Saturday, April 18, 2015

My Week, My Thoughts

Thank you Lord for an improvement. I'm still not 100% but I refuse to accept 30-50 less mobility than before. My functionality will not be limited. I plan on walking the laps in the pool as soon as the weather gets warm at the park district.
The lord is my Shepard Psalm 23
That's my new verse to repeat. I have a book mark that I carry with me everywhere. I pray they find it befor it gets me. 
I think Hillary is not looking comfortable . When don't you leave a tip? You claim to understand the working class and middle class by visiting them. By a round of drinks, pancakes for everybody. I team for everyone , slice of pie for everyone. You are highly qualified, now you have to show yourself as a personable, considerate, intelligent, strong, alpha female woman.

Saturday, April 11, 2015

Back in the ER again

I pray they find out what is wrong with me before it does me in. I can't drive, go anywhere on my own. Must have bedrest. I wanted to hear you at winetka. Now sone other girl will hear a love poem from you to them. Definitely not me. I'm listening to Luther Vandross. A Hòuse is Not a Home Always Reminds Me of You.
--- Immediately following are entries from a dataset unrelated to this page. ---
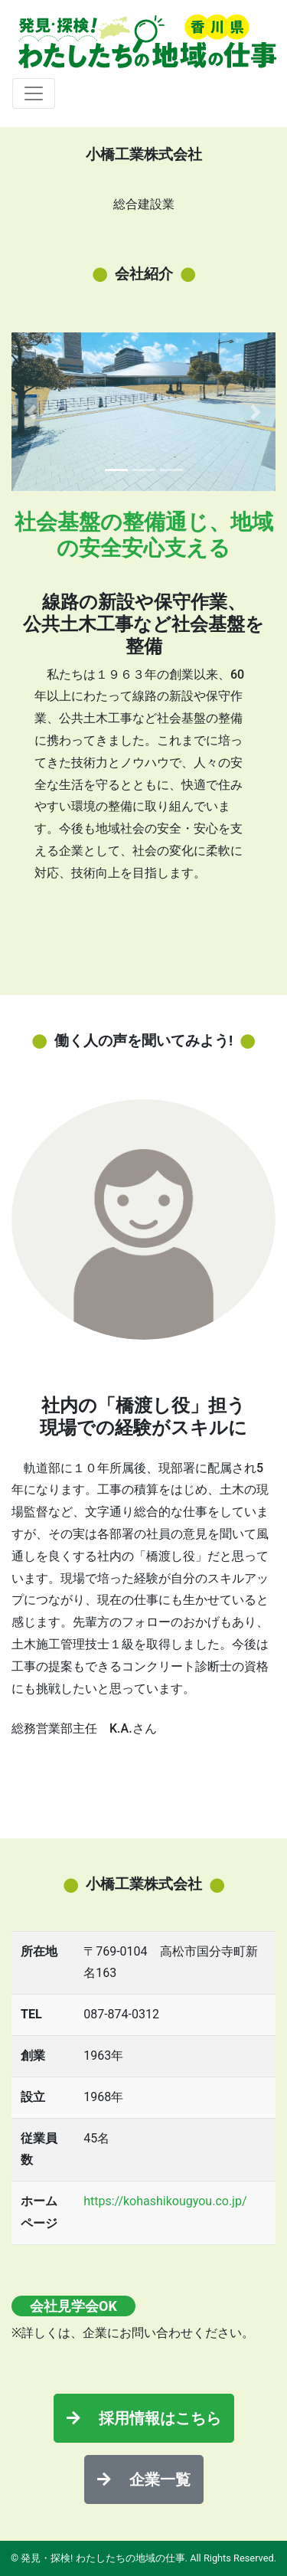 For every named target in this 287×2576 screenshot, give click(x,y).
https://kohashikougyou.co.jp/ (164, 2201)
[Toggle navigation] (33, 93)
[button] (31, 411)
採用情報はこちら (144, 2418)
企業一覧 (144, 2479) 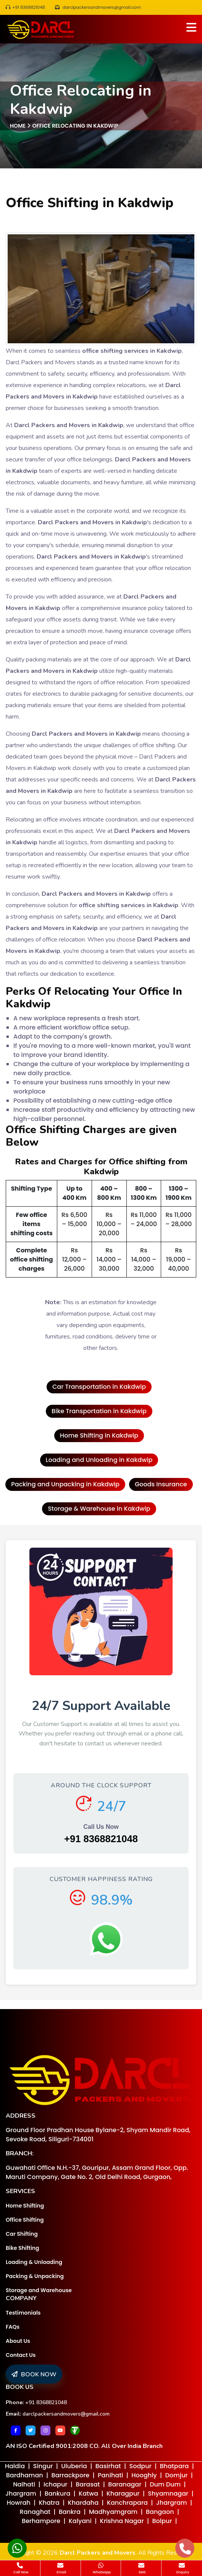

My Lord and Savior Jesus saved me again today. I can't do what I used to do. I was a theatre major and the arts was always my second, maybe first love. Music always makes you happy or sad, but it does change the mood.since I Lost My Baby. I will miss you tomorrow. I do not have any idea why I am still writing to a man who I love but can't seem to have. Lord you wrong for that. Here I am sick. I need a man, husband, helper and you place my brother. I go to appt with him, he wheels me around, he's there for me right now. Why are you having Parish Council on Tax Day?